Atacando meu emocional, sem se importar com meu físico. Os olhos dela,
esticados para baixo, quase que estrábicos neste posicionamento, sem conseguir
mexer sua cabeça, imploram por ajuda – porque sua boca tartamudeia e não
consegue dizer nada, mas só tosse mais da sua essência viscosa vermelha. Mas eu
não sei o que fazer. A mulher tem toda sua maquiagem borrada, e gorgoleja no próprio
sangue. Clementina está me olhando... Eu nunca vi tanto pavor no rosto de uma
pessoa antes... Ela está mais assustada do que a moribunda...
E
a moribunda se rende às circunstâncias impostas pelo universo, fitando o céu
cinzento coberto de nuvens com seus olhos agora mortos.
Continuo
encarando o rosto do cadáver diante de nós, e agora é minha vez de tartamudear.
–
Eu... Eu... É... Não... Não s-sei...
Não
consigo formar nenhuma coisa que tenha nexo. Não consigo transmitir mensagens.

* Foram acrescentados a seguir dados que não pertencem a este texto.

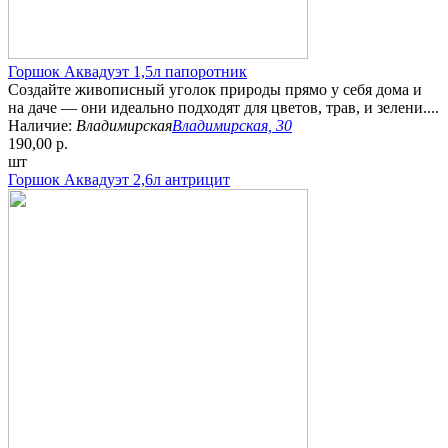
Горшок Аквадуэт 1,5л папоротник
Создайте живописный уголок природы прямо у себя дома и
на даче — они идеально подходят для цветов, трав, и зелени....
Наличие:
Владимирская
Владимирская, 30
190,00 р.
шт
Горшок Аквадуэт 2,6л антрицит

Não consigo confortar minha companheira com palavras e nem verbalizar e
transmitir o meu horror a ela.
Continuo
encarando o rosto da mulher.
Um
rosto familiar.
Um
rosto familiar...
De
repente, dezenas, centenas de pessoas preocupadas brotam do nada ao nosso
redor, como se o inferno tivesse chegado em peso a partir do ar; rompido uma
membrana mística tênue que separa dimensões paralelas – dimensões que estão tão
próximas umas das outras, mas ao mesmo tempo tão distantes. A bolha incolor que
envolvia eu e Clementina se estoura, e agora eu percebo que a rua já estava
movimentada e nada deserta quando o acidente ocorreu... As vozes dizem “o que
aconteceu?”, “Jesus Cristo!”, “Ela se jogou na frente do carro, eu vi!”, “Ela
quis se matar, e este homem não desviou a tempo”...
Agora
eu percebo que o mundo nunca foi só nós dois...
Sempre
houveram pessoas transitando por aqui, inclusive quando ainda estávamos no
carro e eu mudava a marcha...
Quando
atropelei este rosto triste...
Era
aquela menina que chorava no ponto de ônibus.